Lampen ins Rampenlicht gestellt

Die Tage werden kürzer und wir schalten wieder häufiger und früher das Licht in unseren Wohnungen an. Doch was für eine Lampe steckt in der Fassung? Eine Glüh-, Leuchtstoff-, Halogen- oder Energiesparlampe? Rund zehn Prozent des Gesamtstromverbrauchs im Haushalt entfallen auf die Beleuchtung. Ein Grund die verwendeten Lampen, ihren Stromverbrauch und die Lebensdauer einmal genauer zu beleuchten.

Glühlampen erzeugen Licht durch Temperaturstrahlung. Dabei werden fünf Prozent der zugeführten Energie in Licht umgewandelt, 95 Prozent gehen durch die große Hitzeentwicklung verloren. Das angenehme warme Licht ähnelt dem Sonnenlicht, weshalb Glühlampen noch immer am häufigsten verwendet werden, obwohl sie eine sehr unwirtschaftliche Lichtquelle darstellen.
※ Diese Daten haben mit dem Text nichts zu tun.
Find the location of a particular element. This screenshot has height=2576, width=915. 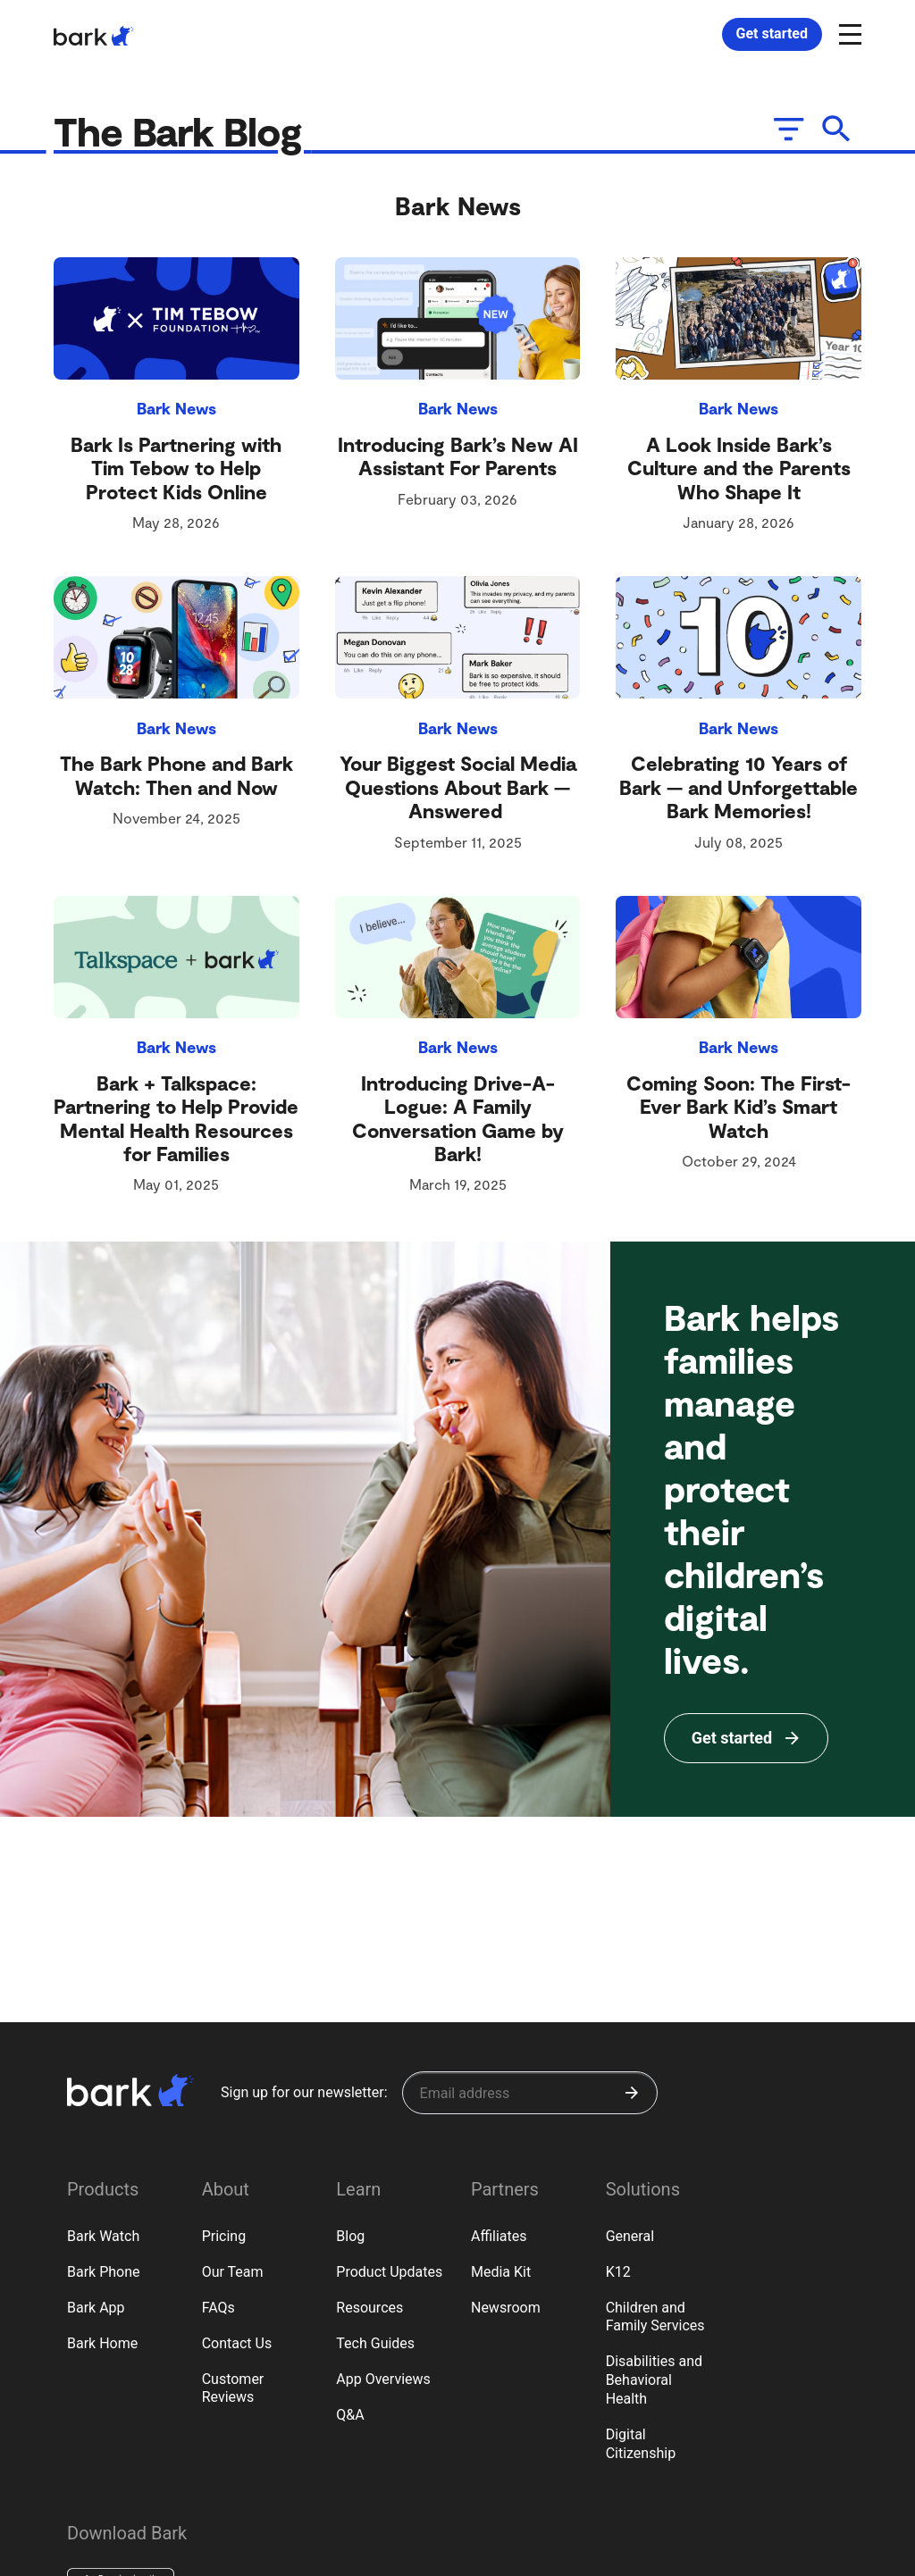

Introducing Bark’s New AI Assistant For Parents is located at coordinates (458, 459).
Eine Energiesparlampe benötigt ca. 80 Prozent weniger Strom als eine herkömmliche Glühlampe und erspart damit der Umwelt über eine halbe Tonne Kohlendioxid. Die sehr lange Lebensdauer macht die Lampen außerdem zu „Geldspar“-lampen, der etwas höhere Anschaffungspreis hat sich schnell amortisiert. Neue Energiesparlampen sind mit einem elektronischen Vorschaltgerät ausgerüstet und flimmern nicht mehr. Inzwischen sind sogar dimmbare Varianten auf dem Markt. Energiesparlampen enthalten geringe Mengen Quecksilber und müssen deshalb wie Leuchtstoffröhren über die kommunalen Recyclinghöfe als Sondermüll entsorgt werden.

Die stabförmigen Leuchtstoffröhren sind ebenfalls sehr sparsam und langlebig. Wo es die Optik zulässt und eine gute und gleichmäßige Beleuchtung, wie z.B. in Büros benötigt wird, sind sie optimal. Neue Leuchten mit elektronischem Vorschaltgerät flackern beim Einschalten nicht mehr und halten auch häufige Schaltvorgänge aus.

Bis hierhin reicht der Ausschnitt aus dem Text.